A slightly smaller copy of Akcha-Kala is located 23 kilometers away. This is the same two-part caravanserai of the XI-XII centuries now called Kunya-Kala (literally Old Fortress). It is much swollen, as it was built of lower quality clay. It is not known if it had corrugations on its facades, as the remains of walls became so thin that they no longer can say anything about their former design. However, there remained one more corrugated structure, yet of a different type, five kilometers from Akcha-Kala. In the Arabic travel guides, this place is known as at-Tahmalaj, whose ruins tower above the ground in the middle of a large takyr. A very compact two-story building on a high platform with chamfered edges almost joins a large courtyard from the outside. All four facades feature closed semi-cylinders. The lower tier has not been excavated yet, and the upper one looks unusual. It has the same square chambers overlapped by sloping domes. In the plan view, they form a grid with nine cells. It doesn't look very much like a dwelling, but more like a warehouse. At the same time, this small castle looks very monumental from the outside.
The pioneer of this and many other Karakum monuments, Academician Galina Pugachenkova reasonably believed that at-Tahmalaj was the earliest form of the caravanserai. In the absence of large stations built according to the "courtyard surrounded by premises" scheme, travelers stayed for rest in such small castles.
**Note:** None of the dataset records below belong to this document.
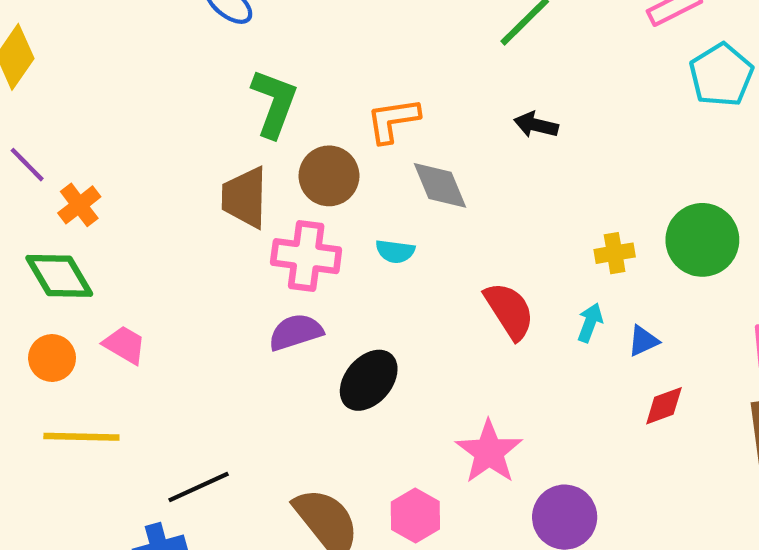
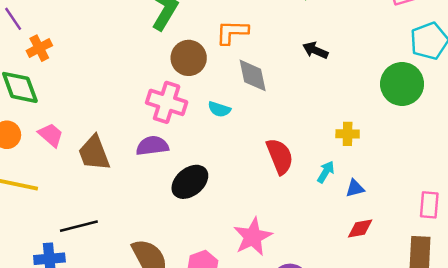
brown trapezoid: (245, 197) -> (94, 153), moved, turned -33
green circle: (702, 240) -> (402, 84), moved

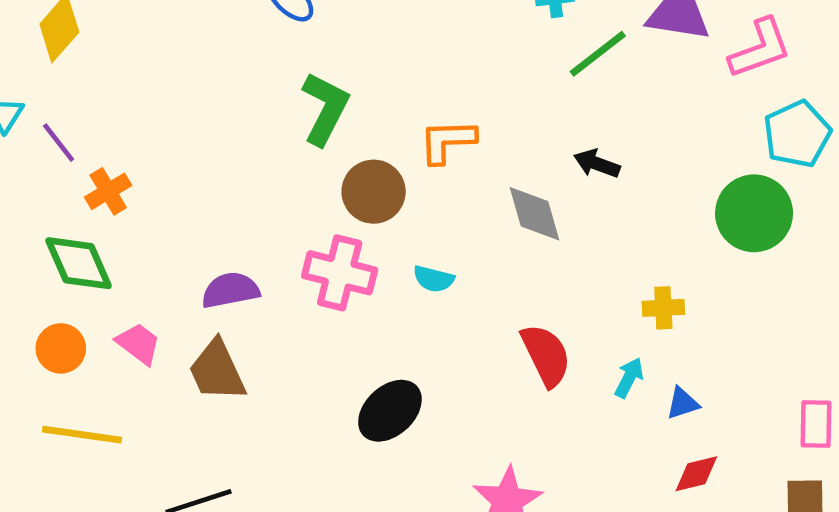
gray diamond: (253, 75) -> (534, 214), moved
purple semicircle: (152, 146) -> (230, 290), moved

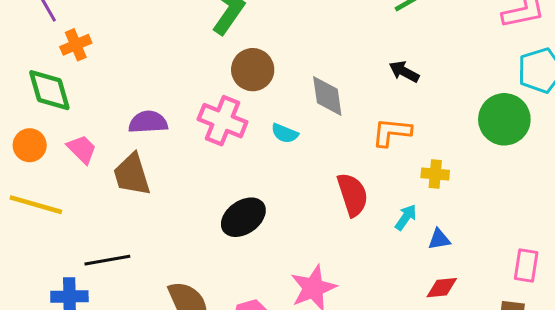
orange L-shape: (447, 141) -> (392, 132), moved
gray diamond: (534, 214) -> (327, 96), moved

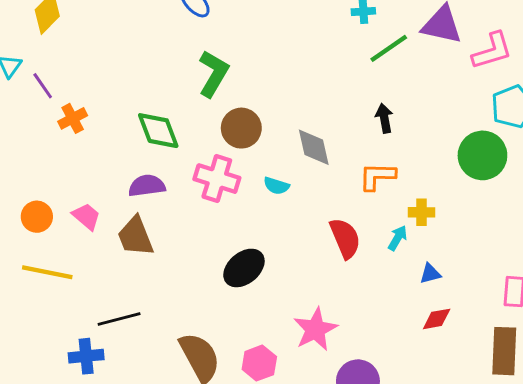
black arrow: (404, 72) -> (384, 118), turned 56
green diamond: (49, 90) -> (158, 131), moved
cyan arrow: (406, 217) -> (398, 238), moved

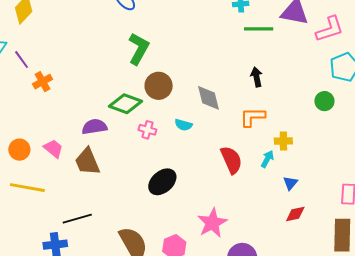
green line: (389, 48) -> (259, 29), turned 36
green diamond: (158, 131) -> (125, 104), moved, turned -48
green circle: (482, 155) -> (324, 101), size x0.6
pink cross: (217, 179) -> (147, 130), moved, size x0.6
blue triangle: (430, 274) -> (290, 183), turned -35

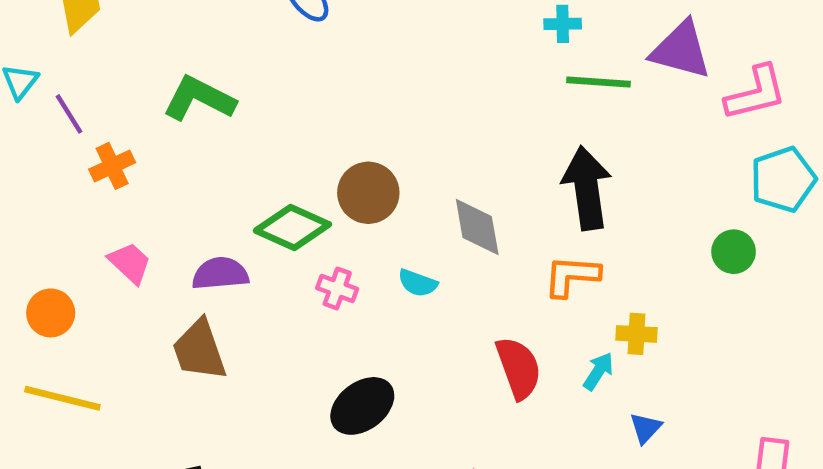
green L-shape: (139, 49) -> (199, 99), moved, turned -96
black arrow: (257, 77) -> (587, 188), size x1.8
pink trapezoid: (53, 149) -> (130, 263), moved

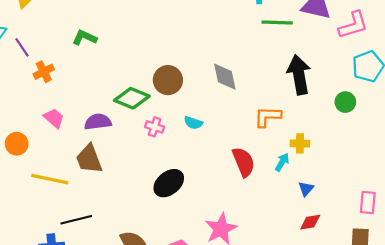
green L-shape: (199, 99) -> (85, 38), size x0.7
black arrow: (587, 188) -> (299, 75), moved
gray diamond: (477, 227) -> (225, 77), moved
yellow line: (62, 398) -> (50, 179), moved

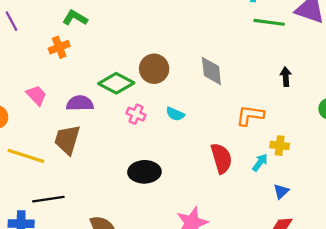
orange cross: (44, 72) -> (59, 47), moved
black arrow: (299, 75) -> (286, 77), size x0.5
brown trapezoid: (89, 159) -> (67, 140), turned 32
black ellipse: (169, 183) -> (144, 172), turned 32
Public interest in such fragments of the distant past that seem to have been forgotten forever has grown markedly in recent years. On the one hand, this is due to a large-scale research project in which Turkmen specialists cooperate with their British colleagues as part of the work on preparation of an interstate dossier on inclusion of certain sections of the Silk Road in the UNESCO World Heritage List. On the other hand, a four-year state program on archaeological excavations in the main fortifications located along caravan routes is being implemented in Turkmenistan. All this inspires hope that our heritage will remain with us and, perhaps, ignite new discoveries.